Porter Wagoner holds his first RCA recording session, at KWTO Radio in Springfield, Missouri IN 1952. That project began with a cover of Hank Williams’ “Settin’ The Woods On Fire”
Decca releases Loretta Lynn’s “You Ain’t Woman Enough” album in 1966. It was her 7th studio album and would become her first #1 album on the Billboard Hot Country Albums Chart.
We lost Red Foley on Sep 19, 1968 after he had a heart attack in a hotel room in Fort Wayne, Indiana. Foley was the grandfather to Debby Boone and was a steady country hitmaker from 1944-1956, earning membership in the Country Music Hall of Fame in 1967. His last song is a gospel title, “(There’ll Be) Peace In The Valley (For Me)”
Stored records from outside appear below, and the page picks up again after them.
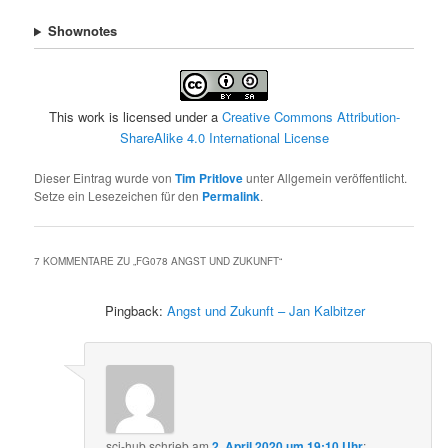
Shownotes
This work is licensed under a
Creative Commons Attribution-
ShareAlike 4.0 International License
Dieser Eintrag wurde von
Tim Pritlove
unter Allgemein veröffentlicht.
Setze ein Lesezeichen für den
Permalink
.
7 KOMMENTARE ZU „
FG078 ANGST UND ZUKUNFT
“
Pingback:
Angst und Zukunft – Jan Kalbitzer
sci-hub
schrieb
am
2. April 2020 um 19:10 Uhr
:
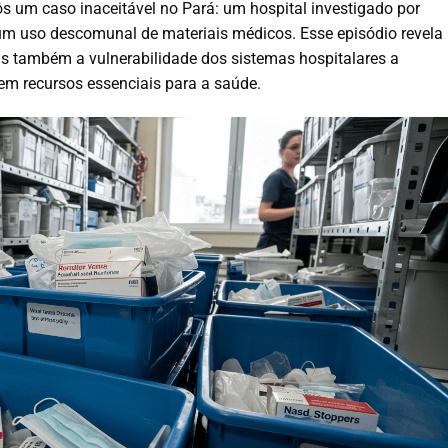
 um caso inaceitável no Pará: um hospital investigado por
um uso descomunal de materiais médicos. Esse episódio revela
s também a vulnerabilidade dos sistemas hospitalares a
m recursos essenciais para a saúde.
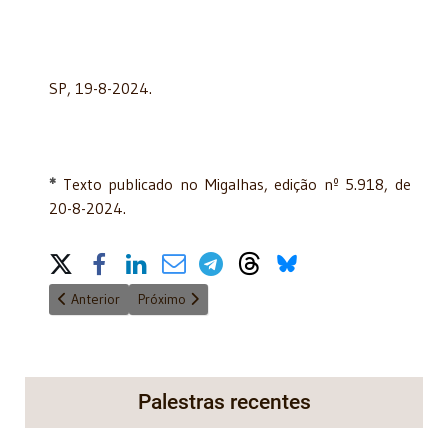
SP, 19-8-2024.
*
Texto publicado no Migalhas, edição nº 5.918, de
20-8-2024.
Share on Social Media
Artigo anterior: Interferência do Congresso no STF fere a Consti
Próximo artigo: Emendas Parlamentares
Anterior
Próximo
Palestras recentes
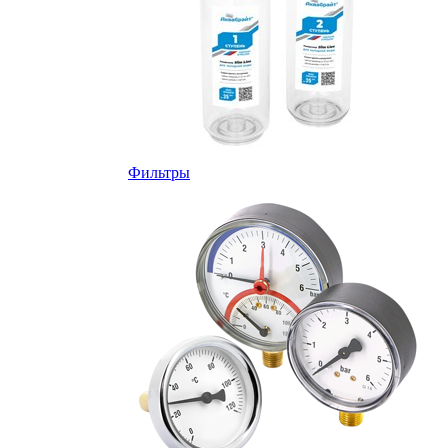
Фильтры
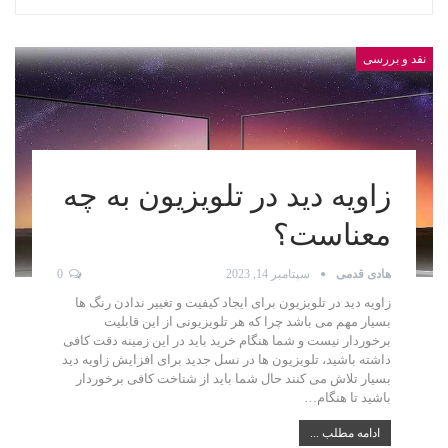
نقد و بررسی
زاویه دید در تلویزیون به چه
معناست؟
هادی قدمی
سپتامبر 14, 2023
0
زاویه دید در تلویزیون برای ایجاد کیفیت و تغییر ندادن رنگ ها
بسیار مهم می باشد چرا که هر تلویزیونی از این قابلیت
برخوردار نیست و شما هنگام خرید باید در این زمینه دقت کافی
داشته باشید، تلویزیون ها در نسل جدید برای افزایش زاویه دید
بسیار تلاش می کنند حال شما باید از شناخت کافی برخوردار
باشید تا هنگام…
ادامه مطلب ...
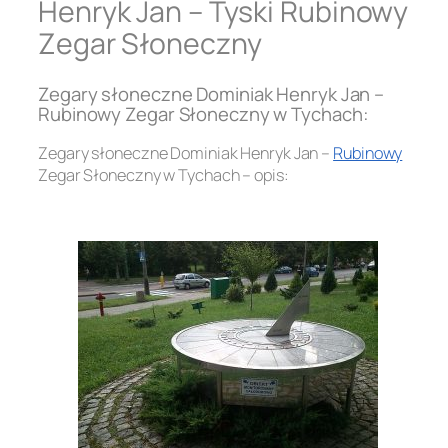
Henryk Jan – Tyski Rubinowy
Zegar Słoneczny
Zegary słoneczne Dominiak Henryk Jan –
Rubinowy Zegar Słoneczny w Tychach:
Zegary słoneczne Dominiak Henryk Jan –
Rubinowy
Zegar Słoneczny w Tychach – opis:
.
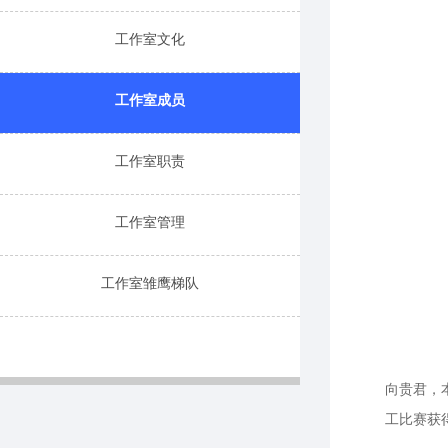
工作室文化
工作室成员
工作室职责
工作室管理
工作室雏鹰梯队
向贵君，
工比赛获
Ray Price achieves a #1 Billboard country single with “For The Good Times,” written by Kris Kristofferson in 1970. It would be Price’s first chart topping hit in more than a decade and would make Kristofferson one of the hottest songwriters in Nashville.
Gram Parsons dies at Joshua Tree, CA in 1973, of an accidental chemical overdose. A former member of The Byrds, one of country-rock’s seminal acts, Parsons influenced Emmylou Harris to take up country music.
The Louise Mandrell Theater opens in Pigeon Forge in 1997.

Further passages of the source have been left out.